1905-й год произвел смотр новых сил социального русского брожения. Город на роковом мучительном экзамене провалился — после жестокой борьбы и потому страшно болезненно. Что же касается деревни, то она на городской экзамен просто-таки не пошла, а затеяла что-то совсем свое, особенное и страшное. Город не сразу сообразил, что они — не вместе. Но когда вгляделся в зарево пожаров, вдруг осветивших в ту пору глухую деревенскую темь, ему сделалось жутко. Он увидал, что восставшая деревня жжет, ломает и убивает — в первую очередь — безразборно все, что есть в ней от него, города. Начала деревня, по старой памяти, с барина, исконного и главного представителя в ней городской культуры и непосредственного финансового агента: привилегированного насоса, коим деревенские соки перекачиваются в го-родкие резервуары. Откровенно говоря, город успел к тому времени порядком-таки позабыть о своей кровной связи с дворянским, купеческим и кулаческим землевладением. Оно там делало что-то свое, деревенское, что разрешалось работою элеваторов и вывозом в Одессе и Либаве, а в городе отражалось лишь конечным уже результатом: повышением и понижением курса денежных знаков и ценных бумаг. Урожаи радовали, недороды огорчали, но в общем,— ах как далеко, ах как чуждо, ах как непонятно все это в городе было! Но когда дворяне и преемственный им слой ‘новых помещиков’ испуганными толпами ринулись по дорогам, освещенным горящими овинами, из усадеб в города, под защиту губернаторов, воинских команд и пушек, город тут вспомнил и вдруг понял:
— Позвольте! Да ведь землевладельцы-то… это я?! Выходит, это деревня меня от себя гонит? это она меня больше знать не хочет? меня кормить отказывается?
И, действительно, деревня бубнила в один голос, шумный, как гул ярого улья:
— Промышляй, город, чем хочешь, а в земле тебе части нет: земля моя!
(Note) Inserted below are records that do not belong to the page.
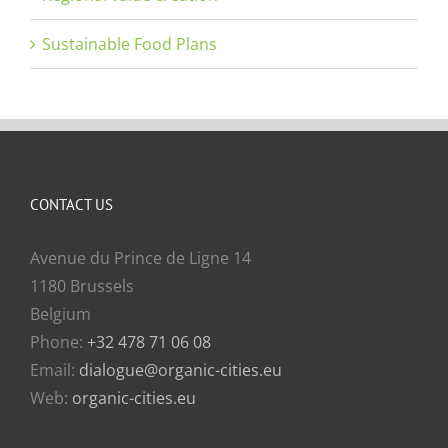
Sustainable Food Plans
CONTACT US
Avenue du Prince de Ligne 14
1180 Brussels
Belgium
Phone:
+32 478 71 06 08
Email:
dialogue@organic-cities.eu
Web:
organic-cities.eu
Сюрприз был жестокий и неожиданный, неблагодарность деревни очевидная. Тем более, что город в упоении кратковременных побед своих, в головокружении щедрого великодушия сам проговаривался не только такими знаменательными словами, как ‘по справедливой оценке’, но даже — безвозмездное отчуждение, национализация или социализация земли и т.п. Правда, при этом город весьма норовил, чтобы деревне достался,— как М.М. Ковалевский острил о декларации одного знаменитого кадета,— ‘супесок и по возможно высшей оценке’. Но — все-таки! Город ли не старался? Он ли не шел навстречу деревне с готовностью: раскрой, душенька, ротик, я тебе положу кусочек! И вдруг: не угодно ли? Вместо ротика, ждущего кусочка, пасть, в которую провалиться можно:
— Земля моя!
Город ужасно рассердился. Та властная часть его, которая располагает солдатами и пушками, быстро укротила деревенское бушевание террором усмирительных экспедиций. Часть же безвластная, но интеллигентная, чувствовала себя совершенно обескураженною: вместо точки опоры, на которую она когда-то рассчитывала, вместо родственного союза, который она, как старшая сестра меньшего брата, воспитывала, вскрылся вдруг под ногами ее живой вулкан стихийной ненависти, неожиданный, негаданный, палящий без всякого разбора всех, кто — не плоть от плоти его и не кость от костей его, кто похож лицом и платьем на нее, городскую старшую сестру. В превосходном рассказе украинца Коцюбинского, под названием ‘Смех’, семья передового адвоката, ‘оратора’ Чубинского в страшный день черносотенного погрома живет светлою точкою единой надежды — ‘одним лучом света среди темного ужаса’:
— О моя Варвара (кухарка),— золотая женщина. Это наш действительный друг. Спокойная, рассудительная, привязанная… И представьте себе, получает всего три рубля в месяц…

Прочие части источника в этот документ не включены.